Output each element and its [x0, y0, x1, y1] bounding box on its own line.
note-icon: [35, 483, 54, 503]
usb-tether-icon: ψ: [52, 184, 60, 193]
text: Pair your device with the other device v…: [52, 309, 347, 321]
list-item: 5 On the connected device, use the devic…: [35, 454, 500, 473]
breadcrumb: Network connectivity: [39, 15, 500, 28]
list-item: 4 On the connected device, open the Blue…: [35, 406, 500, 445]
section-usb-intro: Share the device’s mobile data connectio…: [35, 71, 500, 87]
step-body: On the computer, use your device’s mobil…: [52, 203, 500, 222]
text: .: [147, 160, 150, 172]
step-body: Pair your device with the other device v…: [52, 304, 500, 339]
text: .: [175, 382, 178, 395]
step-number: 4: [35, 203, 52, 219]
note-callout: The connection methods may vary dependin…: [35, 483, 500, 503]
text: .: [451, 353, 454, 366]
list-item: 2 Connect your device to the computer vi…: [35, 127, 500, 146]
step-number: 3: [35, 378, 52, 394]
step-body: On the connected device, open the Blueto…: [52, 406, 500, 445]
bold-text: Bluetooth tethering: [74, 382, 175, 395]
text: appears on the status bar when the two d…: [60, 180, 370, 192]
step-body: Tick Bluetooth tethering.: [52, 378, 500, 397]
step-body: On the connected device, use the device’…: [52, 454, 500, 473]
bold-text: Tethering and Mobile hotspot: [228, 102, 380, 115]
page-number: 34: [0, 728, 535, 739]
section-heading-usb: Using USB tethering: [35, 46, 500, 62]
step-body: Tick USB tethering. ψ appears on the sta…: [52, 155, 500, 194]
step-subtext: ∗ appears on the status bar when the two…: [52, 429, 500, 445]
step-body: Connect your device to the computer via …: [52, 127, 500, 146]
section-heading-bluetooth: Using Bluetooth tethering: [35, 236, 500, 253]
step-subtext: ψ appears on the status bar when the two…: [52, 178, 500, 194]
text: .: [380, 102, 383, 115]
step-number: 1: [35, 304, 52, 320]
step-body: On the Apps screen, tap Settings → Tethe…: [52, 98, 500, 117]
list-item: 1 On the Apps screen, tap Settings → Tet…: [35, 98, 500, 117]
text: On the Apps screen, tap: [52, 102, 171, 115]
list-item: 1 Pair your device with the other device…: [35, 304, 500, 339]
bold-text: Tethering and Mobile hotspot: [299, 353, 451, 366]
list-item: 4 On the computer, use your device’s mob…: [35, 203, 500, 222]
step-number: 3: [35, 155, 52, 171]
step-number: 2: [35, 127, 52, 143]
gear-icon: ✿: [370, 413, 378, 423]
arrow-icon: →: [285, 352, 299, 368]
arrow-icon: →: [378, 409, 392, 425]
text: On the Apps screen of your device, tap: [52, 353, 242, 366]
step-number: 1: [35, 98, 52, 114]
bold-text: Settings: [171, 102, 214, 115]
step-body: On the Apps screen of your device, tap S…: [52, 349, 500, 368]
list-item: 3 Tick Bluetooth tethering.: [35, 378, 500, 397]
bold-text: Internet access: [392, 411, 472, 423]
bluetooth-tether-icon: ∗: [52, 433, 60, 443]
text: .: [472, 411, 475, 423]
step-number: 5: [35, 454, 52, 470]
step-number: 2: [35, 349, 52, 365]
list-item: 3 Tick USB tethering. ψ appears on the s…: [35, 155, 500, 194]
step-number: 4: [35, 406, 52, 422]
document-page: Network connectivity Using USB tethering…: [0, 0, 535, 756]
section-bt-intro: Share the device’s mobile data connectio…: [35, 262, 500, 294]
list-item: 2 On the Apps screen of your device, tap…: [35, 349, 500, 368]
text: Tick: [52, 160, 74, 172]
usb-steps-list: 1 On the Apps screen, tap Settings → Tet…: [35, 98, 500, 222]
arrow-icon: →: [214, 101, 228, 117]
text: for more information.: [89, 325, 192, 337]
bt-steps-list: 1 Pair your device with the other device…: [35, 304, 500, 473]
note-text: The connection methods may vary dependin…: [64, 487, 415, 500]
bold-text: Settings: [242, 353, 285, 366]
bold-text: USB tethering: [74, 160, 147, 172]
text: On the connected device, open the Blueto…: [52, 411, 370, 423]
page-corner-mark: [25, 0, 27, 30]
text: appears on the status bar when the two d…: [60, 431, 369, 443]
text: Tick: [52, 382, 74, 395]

◇ ◇ ◇ ◇ ◇ ◇ ◇

-- Your assignment --
Each line of the entries above that contains "with" must be copied into the answer.

-- Answer below --
text: Pair your device with the other device v…: [52, 309, 347, 321]
step-body: Pair your device with the other device v…: [52, 304, 500, 339]
list-item: 1 Pair your device with the other device…: [35, 304, 500, 339]
bt-steps-list: 1 Pair your device with the other device…: [35, 304, 500, 473]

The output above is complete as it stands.